I tend to agree w.r.t. managed languages.
Still, being free from GC is important in some domains. Beyond being able to attach types to scopes via lifetimes, it also provides runtime array bounds checks, reference-counting shared pointers, tagged unions, etc. These are the techniques used by managed languages to achieve memory-safety and correctness!
For me, Rust occupies an in-between space. It gives you more memory-safe tools to describe your problem domain than C. But it is less colloquially "safe" than managed languages because ownership is hard.
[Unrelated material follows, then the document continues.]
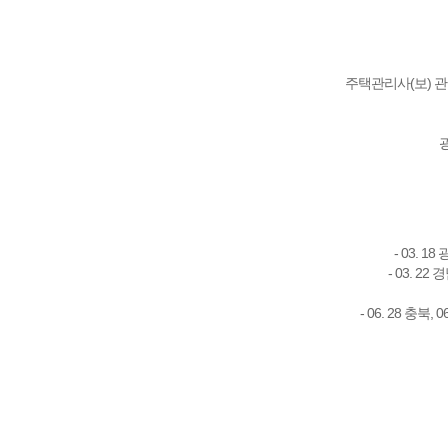
주택관리사(보) 관
- 03. 1
- 03. 22
- 06. 28 충북,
Your larger point with indices is true: using them throws away some benefits of lifetimes. The issue is granularity. The allocation assigned to the collection as a whole is governed by rust ownership. The structures you choose to put inside that allocation are not. In your user ID example, the programmer of that system should have used a generational arena such as:
https://github.com/fitzgen/generational-arena
It solves exactly this problem. When you `free` any index, it bumps a counter which is paired with the next allocated index/slot pair. If you want to avoid having to "free" it manually, you'll have to devise a system using `Drop` and a combination of command queues, reference-counted cells, locks, whatever makes sense. Without a GC you need to address the issue of allocating/freeing slots for objects within in an allocation in some way.
Much of the Rust ecosystem is libraries written by people who work hard to think through just these types of problems. They ask: "ok, we've solved memory-safety, now how can we help make code dealing with this other thing more ergonomic and correct by default?".